• [WHAT THE EXERCISE ASKS]:
Say how many lines of these entries include the word "icon", and answer with the number alone.
━━━━━ SUPPLIED DATA
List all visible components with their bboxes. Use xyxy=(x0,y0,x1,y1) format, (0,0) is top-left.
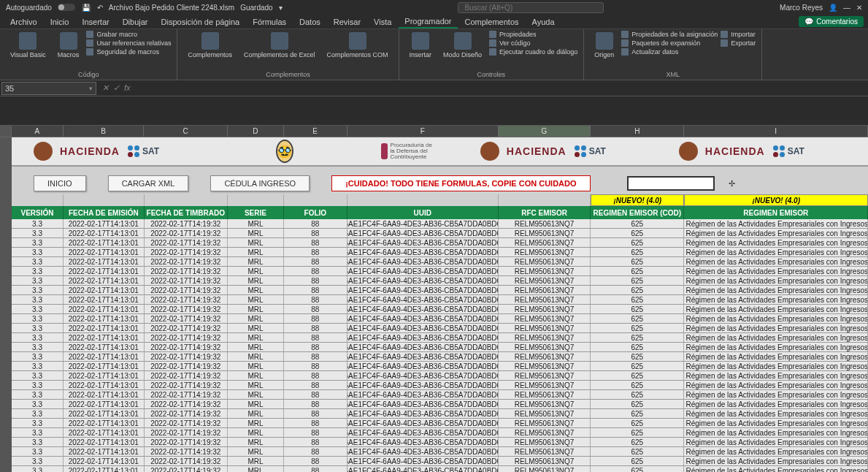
cell[interactable]: 2022-02-17T14:19:32 xyxy=(145,371,228,380)
cell[interactable]: 88 xyxy=(284,229,347,237)
cell[interactable]: 3.3 xyxy=(12,400,64,408)
table-row[interactable]: 3.32022-02-17T14:13:012022-02-17T14:19:3… xyxy=(12,343,868,352)
cell[interactable]: RELM950613NQ7 xyxy=(499,409,591,418)
active-cell[interactable] xyxy=(627,176,715,191)
cell[interactable]: 6AE1FC4F-6AA9-4DE3-AB36-CB5A7DDA0BD6 xyxy=(347,400,499,408)
cell[interactable]: RELM950613NQ7 xyxy=(499,248,591,256)
table-header-cell[interactable]: REGIMEN EMISOR (COD) xyxy=(591,206,684,219)
cell[interactable]: 6AE1FC4F-6AA9-4DE3-AB36-CB5A7DDA0BD6 xyxy=(347,324,499,332)
table-row[interactable]: 3.32022-02-17T14:13:012022-02-17T14:19:3… xyxy=(12,381,868,390)
cell[interactable]: 6AE1FC4F-6AA9-4DE3-AB36-CB5A7DDA0BD6 xyxy=(347,333,499,342)
cell[interactable]: 2022-02-17T14:13:01 xyxy=(64,466,145,472)
tab-disposición-de-página[interactable]: Disposición de página xyxy=(155,16,246,28)
cell[interactable]: 88 xyxy=(284,428,347,437)
cell[interactable]: 2022-02-17T14:19:32 xyxy=(145,324,228,332)
cell[interactable]: 88 xyxy=(284,371,347,380)
cell[interactable]: 88 xyxy=(284,352,347,361)
cell[interactable]: MRL xyxy=(228,229,284,237)
cell[interactable]: 6AE1FC4F-6AA9-4DE3-AB36-CB5A7DDA0BD6 xyxy=(347,381,499,389)
cell[interactable]: RELM950613NQ7 xyxy=(499,447,591,456)
cell[interactable]: 625 xyxy=(591,400,684,408)
cell[interactable]: RELM950613NQ7 xyxy=(499,390,591,399)
cancel-formula-icon[interactable]: ✕ xyxy=(102,83,109,93)
table-row[interactable]: 3.32022-02-17T14:13:012022-02-17T14:19:3… xyxy=(12,314,868,324)
cell[interactable]: 2022-02-17T14:13:01 xyxy=(64,219,145,228)
cell[interactable]: 6AE1FC4F-6AA9-4DE3-AB36-CB5A7DDA0BD6 xyxy=(347,229,499,237)
cell[interactable]: 6AE1FC4F-6AA9-4DE3-AB36-CB5A7DDA0BD6 xyxy=(347,238,499,247)
cell[interactable]: 625 xyxy=(591,362,684,370)
cell[interactable]: 88 xyxy=(284,381,347,389)
cell[interactable]: MRL xyxy=(228,257,284,266)
cell[interactable]: 3.3 xyxy=(12,229,64,237)
tab-vista[interactable]: Vista xyxy=(368,16,397,28)
cell[interactable]: 88 xyxy=(284,219,347,228)
cell[interactable]: MRL xyxy=(228,352,284,361)
cell[interactable]: 2022-02-17T14:13:01 xyxy=(64,343,145,351)
cell[interactable]: MRL xyxy=(228,400,284,408)
cell[interactable]: 2022-02-17T14:19:32 xyxy=(145,229,228,237)
cell[interactable]: 3.3 xyxy=(12,305,64,313)
cell[interactable]: 6AE1FC4F-6AA9-4DE3-AB36-CB5A7DDA0BD6 xyxy=(347,276,499,285)
cell[interactable]: MRL xyxy=(228,457,284,465)
column-header-E[interactable]: E xyxy=(284,126,347,137)
cell[interactable]: Régimen de las Actividades Empresariales… xyxy=(684,229,868,237)
user-avatar-icon[interactable]: 👤 xyxy=(829,4,837,12)
cell[interactable]: 3.3 xyxy=(12,286,64,294)
cell[interactable]: 2022-02-17T14:13:01 xyxy=(64,447,145,456)
cell[interactable]: Régimen de las Actividades Empresariales… xyxy=(684,447,868,456)
cell[interactable]: 2022-02-17T14:19:32 xyxy=(145,419,228,427)
cell[interactable]: 2022-02-17T14:13:01 xyxy=(64,305,145,313)
cell[interactable]: 3.3 xyxy=(12,257,64,266)
cell[interactable]: Régimen de las Actividades Empresariales… xyxy=(684,371,868,380)
record-macro-button[interactable]: Grabar macro xyxy=(86,31,171,38)
cell[interactable]: Régimen de las Actividades Empresariales… xyxy=(684,457,868,465)
cell[interactable]: Régimen de las Actividades Empresariales… xyxy=(684,381,868,389)
row-gutter[interactable] xyxy=(0,137,12,472)
cell[interactable]: 2022-02-17T14:13:01 xyxy=(64,457,145,465)
design-mode-button[interactable]: Modo Diseño xyxy=(439,31,486,60)
cell[interactable]: RELM950613NQ7 xyxy=(499,267,591,275)
cell[interactable]: Régimen de las Actividades Empresariales… xyxy=(684,248,868,256)
cell[interactable]: Régimen de las Actividades Empresariales… xyxy=(684,257,868,266)
column-header-F[interactable]: F xyxy=(347,126,499,137)
fx-icon[interactable]: fx xyxy=(124,83,131,93)
cell[interactable]: 2022-02-17T14:19:32 xyxy=(145,295,228,304)
cell[interactable]: 2022-02-17T14:19:32 xyxy=(145,343,228,351)
cell[interactable]: 2022-02-17T14:13:01 xyxy=(64,381,145,389)
table-header-cell[interactable]: VERSIÓN xyxy=(12,206,64,219)
cell[interactable]: Régimen de las Actividades Empresariales… xyxy=(684,400,868,408)
cell[interactable]: 6AE1FC4F-6AA9-4DE3-AB36-CB5A7DDA0BD6 xyxy=(347,419,499,427)
column-header-A[interactable]: A xyxy=(12,126,64,137)
cell[interactable]: 625 xyxy=(591,257,684,266)
cell[interactable]: 88 xyxy=(284,438,347,446)
cell[interactable]: RELM950613NQ7 xyxy=(499,324,591,332)
cell[interactable]: RELM950613NQ7 xyxy=(499,400,591,408)
cell[interactable]: 88 xyxy=(284,447,347,456)
cell[interactable]: RELM950613NQ7 xyxy=(499,428,591,437)
cell[interactable]: Régimen de las Actividades Empresariales… xyxy=(684,286,868,294)
cell[interactable]: 3.3 xyxy=(12,295,64,304)
cell[interactable]: 88 xyxy=(284,305,347,313)
inicio-button[interactable]: INICIO xyxy=(34,175,86,191)
autosave-toggle[interactable] xyxy=(58,4,75,11)
column-header-I[interactable]: I xyxy=(684,126,868,137)
cell[interactable]: Régimen de las Actividades Empresariales… xyxy=(684,276,868,285)
cell[interactable]: 88 xyxy=(284,390,347,399)
cell[interactable]: 6AE1FC4F-6AA9-4DE3-AB36-CB5A7DDA0BD6 xyxy=(347,428,499,437)
cell[interactable]: RELM950613NQ7 xyxy=(499,371,591,380)
select-all-corner[interactable] xyxy=(0,126,12,137)
table-row[interactable]: 3.32022-02-17T14:13:012022-02-17T14:19:3… xyxy=(12,438,868,447)
cell[interactable]: RELM950613NQ7 xyxy=(499,466,591,472)
cell[interactable]: 6AE1FC4F-6AA9-4DE3-AB36-CB5A7DDA0BD6 xyxy=(347,457,499,465)
cell[interactable]: 6AE1FC4F-6AA9-4DE3-AB36-CB5A7DDA0BD6 xyxy=(347,267,499,275)
cell[interactable]: 625 xyxy=(591,305,684,313)
cell[interactable]: MRL xyxy=(228,305,284,313)
cell[interactable]: 2022-02-17T14:13:01 xyxy=(64,238,145,247)
table-row[interactable]: 3.32022-02-17T14:13:012022-02-17T14:19:3… xyxy=(12,324,868,333)
cell[interactable]: 2022-02-17T14:13:01 xyxy=(64,352,145,361)
excel-addins-button[interactable]: Complementos de Excel xyxy=(239,31,320,60)
cell[interactable]: 2022-02-17T14:19:32 xyxy=(145,219,228,228)
cell[interactable]: 2022-02-17T14:13:01 xyxy=(64,276,145,285)
tab-datos[interactable]: Datos xyxy=(293,16,326,28)
cell[interactable]: RELM950613NQ7 xyxy=(499,352,591,361)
━━━━━━━━━━
• [YOUR SOLUTION]:
3